It was hard to know whether to laugh or cry at the recent op-ed from Neil Ferstand, executive director of the Connecticut Trial Lawyers Association.
At a time when Connecticut physicians are working diligently to provide the highest quality of patient care, and actively seeking to partner with policy makers and other stakeholders (trial bar included) for a closer look at our broken liability system, Mr. Ferstand’s piece seems to come out of out of left field.
Here in Connecticut, the liability system serves only a small percentage of patients, and diverts a tremendous amount of resources away from our healthcare system to the legal system. A significant portion of every settlement or court verdict goes directly to trial attorneys. How does that help improve quality or control costs?
According to the Connecticut Insurance Department, more than $797 million was transferred from the health care system to the legal system on 1,389 claims between 2010 and 2014. During that same four-year period, 1,702 claims were closed without a finding of indemnity. Yet it cost approximately $52 million to defend those cases, with an average defense cost of over $50,000 per claim.

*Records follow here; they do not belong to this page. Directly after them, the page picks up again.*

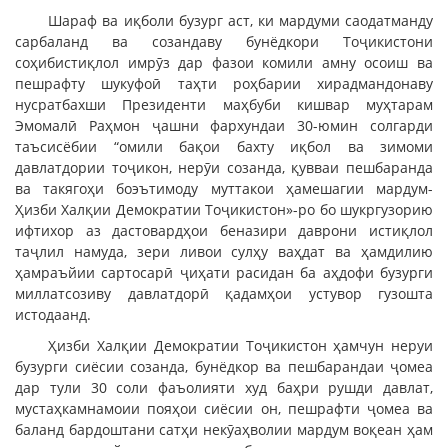
Шараф ва иқболи бузург аст, ки мардуми саодатманду
сарбаланд ва созандаву бунёдкори Тоҷикистони
соҳибистиқлол имрӯз дар фазои комили амну осоиш ва
пешрафту шукуфоӣ таҳти роҳбарии хирадмандонаву
нусратбахши Президенти маҳбуби кишвар муҳтарам
Эмомалӣ Раҳмон ҷашни фархундаи 30-юмин солгарди
таъсисёбии “омили бақои бахту иқбол ва зимоми
давлатдории тоҷикон, нерӯи созанда, қувваи пешбаранда
ва такягоҳи боэътимоду муттакои ҳамешагии мардум-
Ҳизби Халқии Демократии Тоҷикистон»-ро бо шукргузорию
ифтихор аз дастовардҳои беназири даврони истиқлол
таҷлил намуда, зери ливои сулҳу ваҳдат ва ҳамдилию
ҳамраъйии сартосарӣ ҷиҳати расидан ба аҳдофи бузурги
миллатсозиву давлатдорӣ қадамҳои устувор гузошта
истодаанд.
Ҳизби Халқии Демократии Тоҷикистон ҳамчун неруи
бузурги сиёсии созанда, бунёдкор ва пешбарандаи ҷомеа
дар тули 30 соли фаъолияти худ баҳри рушди давлат,
мустаҳкамнамоии пояҳои сиёсии он, пешрафти ҷомеа ва
баланд бардоштани сатҳи некӯаҳволии мардум воқеан ҳам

According to the American Association of Medical Colleges, Connecticut ranks 4th nationally when it comes to training residents and fellows, but we drop to 45th when it comes to keeping those new physicians in the state. Liability costs are a major part of this retention problem: Connecticut primary care physicians, general surgeons and obstetrician-gynecologists have been found to have some of the highest medical liability rates in the country (Medical Professional Liability Insurance Premiums: An Overview of Data from 2005 to 2014). At a time when we desperately need more physicians to provide patients with access to quality care, it’s hard to see how Mr. Ferstand’s inflammatory statements will help improve the situation.
“Talk to your doctor.” It’s good advice, and Mr. Ferstand should give it a try. His doctor (any doctor, in fact) could tell him in great detail about the mind-numbing level of audits, reviews, pre-authorizations that must be obtained before providing medically-necessary services for patients, and restrictive drug formularies that allow only specified medications, even when a different drug might be better suited to a patient’s needs.
Both public and private insurers specify standards of quality care, and they are increasingly adjusting reimbursements based on those standards. Medicare has already started reducing payments to physicians who don’t participate in national quality reporting programs; those reductions will only get steeper over time. Insurance companies are making information on physician quality and cost available to the public. Patients with high-deductible plans are increasingly required to “shop around,” knowing that they will have to pay out-of-pocket for charges that are above the norm.
Bottom line? The reality of medical practice today bears no relation to Mr. Ferstand’s fantasy of unfettered, cash-driven physicians.
Connecticut physicians have been up front and consistent in asking our elected officials to step back and consider the entire liability system (including tort law and alternative dispute mechanisms, such as health courts). Much has changed since the last review in 2005, so it is simply common sense to ask for another systemic look at our state’s liability system. Picking away at a system piecemeal, or accusing an entire profession of fraudulent behavior, won’t help solve the problem.
In a rapidly-changing healthcare environment, Connecticut physicians are taking the lead in healthcare quality and safety programs. You can find CSMS members actively engaged in patient-centered medical home models, volunteering their time and expertise with the Connecticut State Innovation Model (SIM), working to address racial and ethnic disparities in patient care, and serving on national quality committees.
We invite elected officials, regulators, and the trial lawyers to join with us in a good faith effort to improve our liability system. This would help to improve healthcare quality, patient safety, and access to care for everyone.
Matthew C. Katz has been the EVP/CEO of the Connecticut State Medical Society, the state’s largest physician organization, since 2006.